R E K L A M A
R E K L A M A

Polski supersystem AI Celaring. Herosi biznesu

Michał Mazur i Adam Wiśniewski stworzyli unikalną technologię i wdrażają ją w Stanach Zjednoczonych. Swój produkt nazywają superasystentem dla inżynierów działających w branży budowlanej. 

Fot. materiały firmy

Nad ogromnymi projektami infrastrukturalnymi nikt nie panuje. Są dziesiątki wykonawców, mnóstwo pracowników. Setek kilometrów autostrady czy tysięcy metrów kwadratowych farm fotowoltaicznych nie da się ściśle kontrolować.

– Jest fizycznie niemożliwe, żeby co miesiąc wysyłać zespół inżynierów w celu przejścia całej inwestycji i sprawdzenia postępu prac i zgodności z projektem budowlanym (…).

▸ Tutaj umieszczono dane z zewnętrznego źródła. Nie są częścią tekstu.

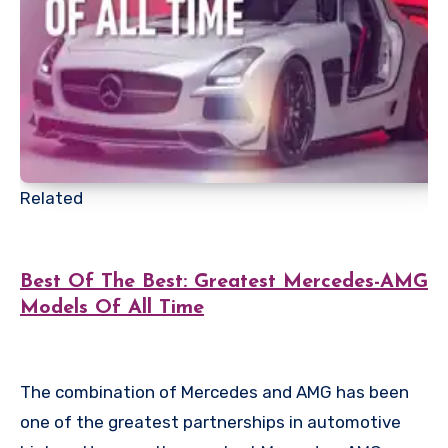
Related
Best Of The Best: Greatest Mercedes-AMG
Models Of All Time
The combination of Mercedes and AMG has been
one of the greatest partnerships in automotive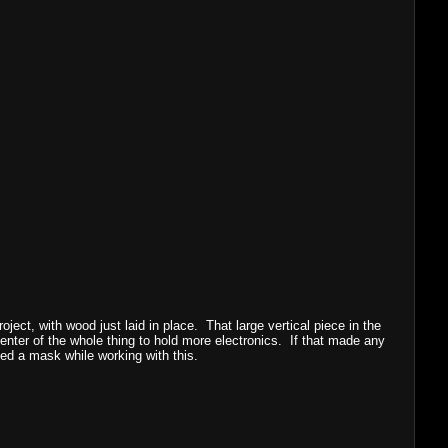
oject, with wood just laid in place. That large vertical piece in the
center of the whole thing to hold more electronics. If that made any
ed a mask while working with this.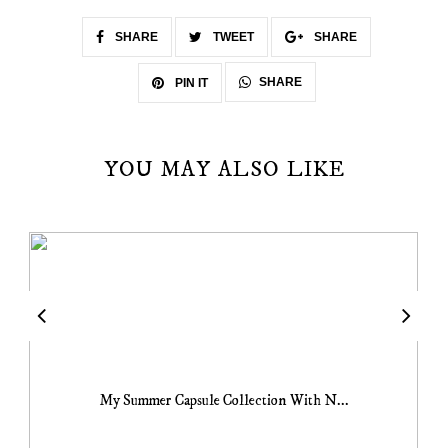
SHARE
TWEET
SHARE
SHARE
PIN IT
YOU MAY ALSO LIKE
My Summer Capsule Collection With N...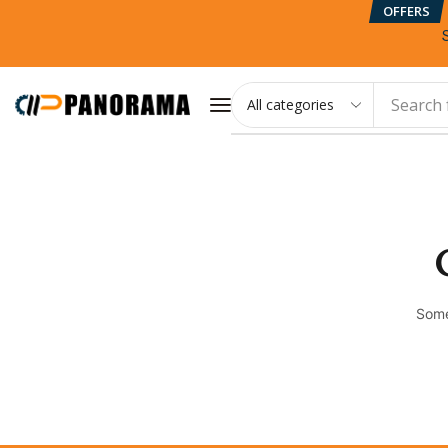
OFFERS
Search 
Some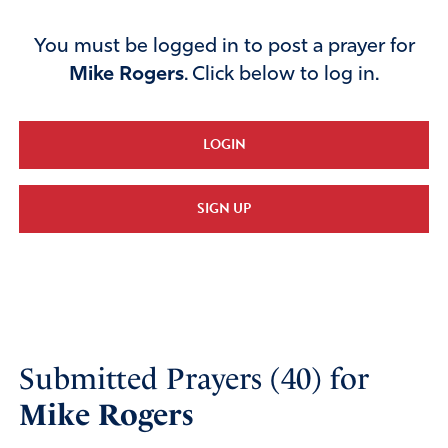
You must be logged in to post a prayer for
Mike Rogers
. Click below to log in.
LOGIN
SIGN UP
Submitted Prayers (40) for
Mike Rogers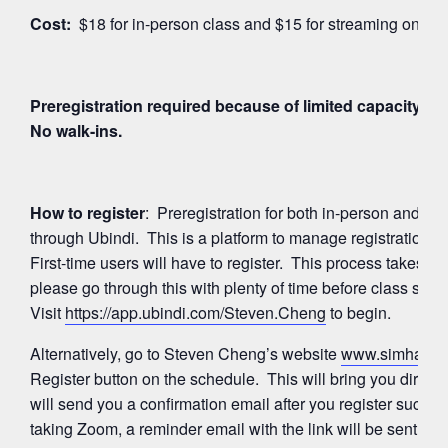
Cost:
$18 for in-person class and $15 for streaming on Z
Preregistration required because of limited capacity for
No walk-ins.
How to register
: Preregistration for both in-person and 
through Ubindi. This is a platform to manage registration
First-time users will have to register. This process takes a
please go through this with plenty of time before class start
Visit
https://app.ubindi.com/Steven.Cheng
to begin.
Alternatively, go to Steven Cheng’s website
www.simhayog
Register button on the schedule. This will bring you directl
will send you a confirmation email after you register succes
taking Zoom, a reminder email with the link will be sent ag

Standardem jest więc sprawdzanie kilku procent powierzchni inwestycji – teoretycznie tam, gdzie może się pojawić największe ryzyko (…). I potem słyszymy o tych wielkich projektach, np. lotnisku pod Berlinem, że są opóźnione albo przekroczyły wielokrotnie budżet (…). Wtedy zaczynają się spory prawne – tłumaczą biznesmeni.

Tu z pomocą przychodzi AI Clearing.

– Nasza technologia, oparta na sztucznej inteligencji porównującej dane z dronów z projektami budowlanymi i harmonogramem, pozwala obu stronom projektu uzyskać rzeczywiste i szczegółowe informacje o postępie prac i ich zgodności z projektem. I ta informacja może być dostępna co miesiąc, co tydzień albo nawet codziennie.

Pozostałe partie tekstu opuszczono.